When Sebastian Padrón opened his ice-cream parlour around the corner from Pope Francis’s home in Casa Santa Marta in Vatican City, his wife, Silvia, came up with a clever way of ingratiating her husband with his fellow Argentinian.
“She told me: ‘Go and bring an ice-cream to Pope Francis,’” said Padrón. “I said: ‘Impossible.’”
Dismissing her husband’s scepticism, Silvia decided to take on the task herself. She scurried over to Casa Santa Marta, in a building adjacent to St Peter’s Basilica, and asked a Swiss guard if she could bring some ice-cream for the pontiff.
“The Swiss guard said yes, and that whatever she brings to the pope he will gladly receive it. So we brought him 4kg of ice-cream.”

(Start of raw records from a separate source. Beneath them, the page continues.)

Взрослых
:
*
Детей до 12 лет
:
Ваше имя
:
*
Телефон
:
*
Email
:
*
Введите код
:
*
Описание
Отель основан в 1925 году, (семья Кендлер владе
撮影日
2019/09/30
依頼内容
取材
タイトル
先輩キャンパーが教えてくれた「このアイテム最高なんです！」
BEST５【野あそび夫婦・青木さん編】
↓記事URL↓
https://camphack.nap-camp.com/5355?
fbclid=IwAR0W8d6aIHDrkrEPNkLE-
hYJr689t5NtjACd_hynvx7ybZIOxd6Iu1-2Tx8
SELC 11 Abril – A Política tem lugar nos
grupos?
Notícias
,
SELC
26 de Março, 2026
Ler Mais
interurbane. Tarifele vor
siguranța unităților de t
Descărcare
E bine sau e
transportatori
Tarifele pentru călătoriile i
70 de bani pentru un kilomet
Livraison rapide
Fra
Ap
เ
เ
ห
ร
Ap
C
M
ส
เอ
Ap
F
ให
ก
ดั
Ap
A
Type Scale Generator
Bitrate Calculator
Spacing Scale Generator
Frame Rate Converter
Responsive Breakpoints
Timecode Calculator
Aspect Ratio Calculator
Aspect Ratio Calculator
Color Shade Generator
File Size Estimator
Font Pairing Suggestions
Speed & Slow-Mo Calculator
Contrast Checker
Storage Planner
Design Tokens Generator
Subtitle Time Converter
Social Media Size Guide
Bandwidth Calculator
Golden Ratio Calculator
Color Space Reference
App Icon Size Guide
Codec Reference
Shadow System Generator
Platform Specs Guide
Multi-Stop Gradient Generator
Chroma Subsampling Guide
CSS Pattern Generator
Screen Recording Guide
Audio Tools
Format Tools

It was 2018, and ice-cream orders from Pope Francis and other high-ranking Vatican officials became regular, marking the start of a friendship between the Padrón family and the pontiff, whose favourite flavour is dulce de leche, a typical Argentinian caramel dessert, although he also likes lemon and mango.
But Padrón really captured the pope’s heart in 2020, after coronavirus lockdown restrictions were eased, by sending him a home-made empanada, the Argentinian equivalent of a Cornish pasty.

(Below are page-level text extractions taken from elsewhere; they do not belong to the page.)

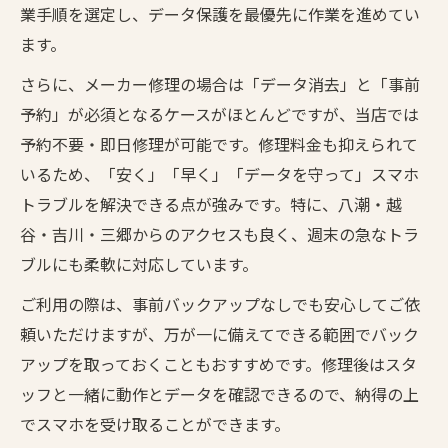
業手順を選定し、データ保護を最優先に作業を進めてい
ます。
さらに、メーカー修理の場合は「データ消去」と「事前
予約」が必須となるケースがほとんどですが、当店では
予約不要・即日修理が可能です。修理料金も抑えられて
いるため、「安く」「早く」「データを守って」スマホ
トラブルを解決できる点が強みです。特に、八潮・越
谷・吉川・三郷からのアクセスも良く、週末の急なトラ
ブルにも柔軟に対応しています。
ご利用の際は、事前バックアップなしでも安心してご依
頼いただけますが、万が一に備えてできる範囲でバック
アップを取っておくこともおすすめです。修理後はスタ
ッフと一緒に動作とデータを確認できるので、納得の上
でスマホを受け取ることができます。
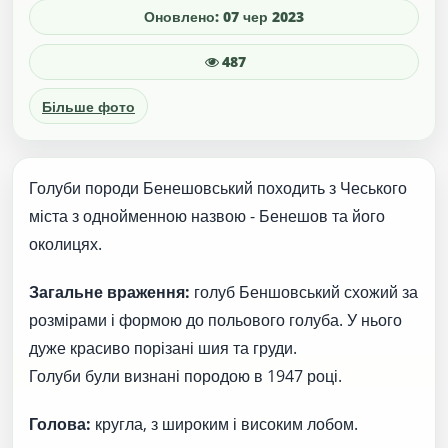
Оновлено: 07 чер 2023
487
Більше фото
Голуби породи Бенешовський походить з Чеського
міста з однойменною назвою - Бенешов та його
околицях.
Загальне враження:
голуб Беншовський схожий за
розмірами і формою до польового голуба. У нього
дуже красиво порізані шия та груди.
Голуби були визнані породою в 1947 році.
Голова:
кругла, з широким і високим лобом.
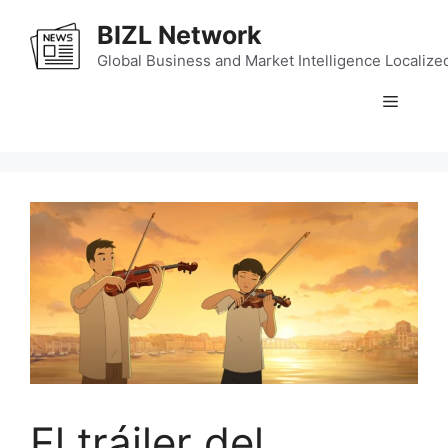
Skip
BIZL Network
to
content
Global Business and Market Intelligence Localize
Menu
El tráiler del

Again, it was Silvia’s intervention that did the trick. “She wrote a message on the empanada saying: ‘It’s about time we met’,” said Padrón. “Francis then called me and invited the family to Casa Santa Marta. I was so nervous but he made us feel completely relaxed. He’s a very kind, simple person.”
Francis, who has been in hospital with pneumonia for two weeks, was a regular visitor to the Italian capital before becoming pope in 2013, making friends with several shopkeepers, including keeping up visits to the premises of some despite his movements in public being limited, before his current bout of illness.
Francis was admitted to Rome’s Gemelli hospital on 14 February after struggling to breathe and was subsequently diagnosed with a respiratory tract infection and pneumonia in both lungs. His condition has been touch and go but there has been a slight improvement in recent days. However, as of Thursday, medics still gave a “guarded” prognosis, meaning he was not yet out of danger.
The mood among well-wishers in Rome has been one of apprehension. “We hope that he continues to get better, but I’m a little worried,” said Cristina who was in St Peter’s Square with her husband, Mario. “He was very much for ordinary people. We live in Rome … we’ve never met him but he feels more like a parish priest than a pope, such is his humility.”
His relationships with local shopkeepers are seen by many as a testament to the humility of the pope, although some traders initially feared when he took up the papacy that his frugal approach might not favour them.
“[When Francis became pope] he immediately started working to simplify things,” said Raniero Mancinelli, a tailor who owns Mancinelli Clero, a historic shop in Borgo Pio, next to the Vatican, that produces ecclesiastical robes and jewellery. “We were a little concerned that this would mean cutting out a bit of luxury. But in the end we carried on working as usual.”
Mancinelli, who has fitted out garments for Francis and met him personally, added: “One might say he’s stubborn, but I disagree. Yes, he’s someone who is direct and likes to get things done. We are really rooting for him to pull through and want to see him back at St Peter’s. Francis – the people are waiting for you.”
Among the pope’s other shopkeeper friends in Rome are Alessandro Spieza, an optician on Via del Babuino in the city’s historic centre. The pope has occasionally turned up at the shop unannounced, arriving in his modest Fiat 500 or Ford Focus.
In 2022, Francis, a lover of classical music, slipped out of the Vatican one evening to visit old friends at Stereosound, a music shop next to the Pantheon. He was there to bless the shop’s new renovations and left with a gift box containing vinyls. Neither Spieza nor the owner of Stereosound wanted to recount their experiences to journalists, out of respect for the pope and his health.
Nightly prayers vigils for the pope’s health are being held at St Peter’s basilica and in towns and cities across Italy and abroad, especially in his home city of Buenos Aires.
“May our prayer be the breath of air that Pope Francis’s lungs need. Do not slow down. We need you very much,” Jorge Ignacio García Cuerva, the archbishop of Buenos Aires, said this week.